4. Muskege River ST-7000 ??

However, too low a tension can cause mal-tracking. The irregularity of x-sectional loading and errors in belt construction can then dominate tracking response. Do a test, as we have done, measure the tracking of the belt edge in the high and low tesnion regions. You will find the high tension head station has a lower wander than the low tension tail station as the same section of belt passes.

Wish you well,

Lawrence Nordell

Conveyor Dynamics, Inc. ■

Dear David,

Misalignment of belt can be for varied reasons such as faulty structure, faulty belt, faulty material load, etc. The chapter in book discusses and have mathematical calculations for aligning force due to 1) Pivoted self aligning idlers 2) Trough shape 3) Forward tilt of side rollers 4) Bow string effect. All these calculation procedure is based on material plus belt pressure (grip) on idlers, in accordance with alternating plus / minus strains in bulk material, as it is being conveyed. The material force calculations are based on Rankine and Coulumb theories for bulk materials as applied to belt conveyors. The four methods described in book can be further extended to calculate aligning force due to idler banking in vertical plane or idler positioning in (skew) in horizontal plane. 20 pages in my book (page 96 - 115) have mathematical calculations to work out aligning force with numerical examples. These have many figures, formulae etc and cannot be reproduced here. However, if you inform me your email, I can email you calculation of one case. However, still it will not be adequate for undestanding, as material forces are based on one full chapter-8 (about 60 pages).

Regards,

I G Mulani

Author - Book on Engineering Science and Application Design for Belt Conveyors.

parimul@pn2.vsnl.net.in ■

Mr. Nordell:

With respect to belt overtensioning and its effect on mistraining. Highn tension systems and horizontal curves such as you described are designed, both system and belt, to run with the belt well placed when running within the designed tension parameters. However, if the take-up tension is increased so that the belt no longer makes contact with the center cans of the troughing idler sets, the return run is taut, and/or the belt lifts off idlers in concave vertical curves, the belt will be more sensitive to other mistraining sources.

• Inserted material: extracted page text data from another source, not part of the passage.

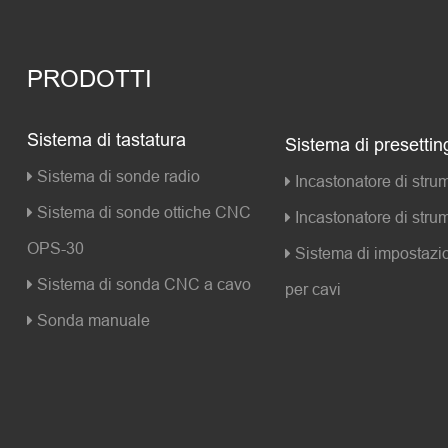
PRODOTTI
Sistema di tastatura
Sistema di presettin
Sistema di sonde radio
Incastonatore di strume
Sistema di sonde ottiche CNC
Incastonatore di strum
OPS-30
Sistema di impostazio
Sistema di sonda CNC a cavo
per cavi
Sonda manuale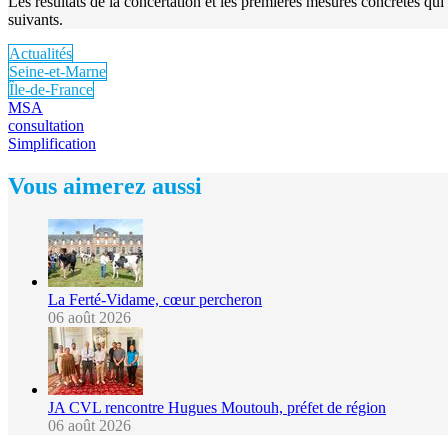
Les résultats de la concertation et les premières mesures concrètes qui
suivants.
Actualités
Seine-et-Marne
Île-de-France
MSA
consultation
Simplification
Vous aimerez aussi
La Ferté-Vidame, cœur percheron
06 août 2026
JA CVL rencontre Hugues Moutouh, préfet de région
06 août 2026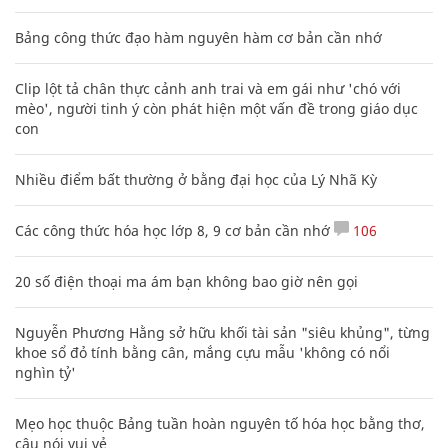
Bảng công thức đạo hàm nguyên hàm cơ bản cần nhớ
Clip lột tả chân thực cảnh anh trai và em gái như 'chó với
mèo', người tinh ý còn phát hiện một vấn đề trong giáo dục
con
Nhiều điểm bất thường ở bằng đại học của Lý Nhã Kỳ
Các công thức hóa học lớp 8, 9 cơ bản cần nhớ
106
20 số điện thoại ma ám bạn không bao giờ nên gọi
Nguyễn Phương Hằng sở hữu khối tài sản "siêu khủng", từng
khoe sổ đỏ tính bằng cân, mắng cựu mẫu 'không có nổi
nghìn tỷ'
Mẹo học thuộc Bảng tuần hoàn nguyên tố hóa học bằng thơ,
câu nói vui vẻ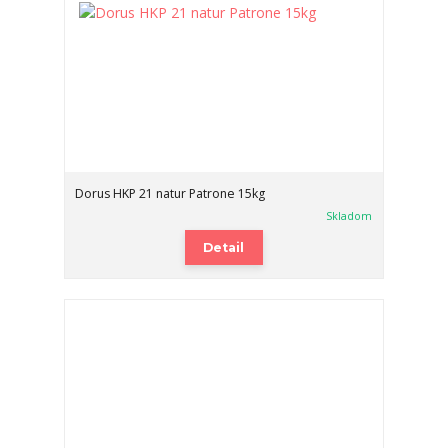
Dorus HKP 21 natur Patrone 15kg
Skladom
Detail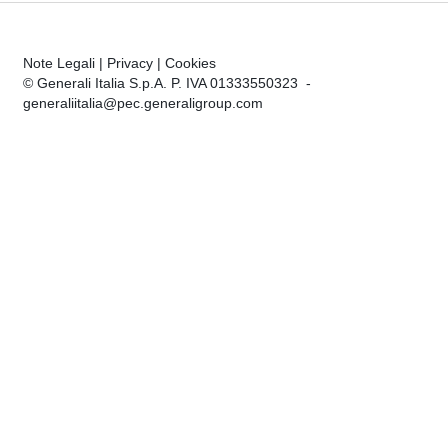
Note Legali
|
Privacy
|
Cookies
© Generali Italia S.p.A. P. IVA 01333550323 -
generaliitalia@pec.generaligroup.com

An overly tight belt will run harder on the troughing cans than on the center can and will, thereby, be more sensitive to slight idler misalignments. Likewise, if pulleys are not square, the mistracking effect will be more pronouced if the belt is overly tight around them. Finally, belts that are overly tensioned cannot absorb mistraining sources such as material build-up on idlers and pulleys, off center loading, side loading, or uneven skirt rubber pressure.

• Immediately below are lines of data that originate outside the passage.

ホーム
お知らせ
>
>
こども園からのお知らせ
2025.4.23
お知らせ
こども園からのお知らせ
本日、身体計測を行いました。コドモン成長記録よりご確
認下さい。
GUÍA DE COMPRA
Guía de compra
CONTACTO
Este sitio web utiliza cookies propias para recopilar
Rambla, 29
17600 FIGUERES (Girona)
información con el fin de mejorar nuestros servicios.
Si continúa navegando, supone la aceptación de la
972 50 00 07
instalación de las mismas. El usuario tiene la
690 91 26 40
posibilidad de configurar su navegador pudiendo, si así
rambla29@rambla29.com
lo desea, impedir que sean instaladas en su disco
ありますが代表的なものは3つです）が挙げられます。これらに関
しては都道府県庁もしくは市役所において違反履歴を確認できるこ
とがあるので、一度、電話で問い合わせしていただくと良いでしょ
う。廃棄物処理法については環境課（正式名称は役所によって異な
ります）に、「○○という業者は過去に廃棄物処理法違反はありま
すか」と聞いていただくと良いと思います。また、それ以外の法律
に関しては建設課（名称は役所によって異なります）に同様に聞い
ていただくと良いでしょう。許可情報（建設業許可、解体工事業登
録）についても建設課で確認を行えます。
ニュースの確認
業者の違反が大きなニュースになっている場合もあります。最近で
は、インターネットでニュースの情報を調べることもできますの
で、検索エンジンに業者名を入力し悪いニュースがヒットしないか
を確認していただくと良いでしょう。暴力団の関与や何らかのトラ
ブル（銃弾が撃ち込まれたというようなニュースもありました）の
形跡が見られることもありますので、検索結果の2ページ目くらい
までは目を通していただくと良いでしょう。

Conversely, low tensioning allows the belt to react better to the system - with the caveat that the tension cannot be low enough to permit slippage on the drive pulley(s) or to "float" in horizontal turns or turnovers.

From this, I can only conclude that it is best to tension belts to the belt manufacturer's and conveyor designer's specifications (if given), or to follow the general guideline of setting the take-up tension to a point slightly greater than that required to prevent slippage at the drive. Although many engineers prefer to use the T2 calculation to set take-up tension, I've had better success by using the belt sag between idler measurement method (percentage changes depending on the system).

Having said this, I also realize that specialized conveyor systems may not follow this rule of thumb -- that's why it is important to gather information from the conveyor designer. Unfortunately, getting information from conveyor fabricators and designers can be difficult. It would be ideal if every conveyor system came with an Operation and Maintenance Manual that provided the operator (owner) with system information, preventive maintenance tables, maintenance procedures, and troubleshooting guides. However, most conveyor operators are not given this information in a useful format, if at all.

With regard to your comment on the relative belt tracking at high and low tension areas of the system -- this does not apply. I've studied the relative mistracking between drive pulleys and tail pulleys; and I've made the same observation. However, when you overtension the belt, this mistracking worsens on both pulleys. The point is, operating a conveyor in either an overtensioned or undertensioned mode is not good for belt training. I've highlighted overtensioning simply because most operators who run at improper belt tension levels do so on the high side, not on the low.

I suspect that we are not in disagreement, but that I did not adequately stress the over part of overtensioning. The tensioning forces that I am discussing are the same that lead to splice failures, puncturing at load zones, increased bearing wear, etc. That is, running the belt with take-up tensions at two to ten times that indicated by T2 calculations -- or running the belt through piles of spilled and hardened material.

Regards, ■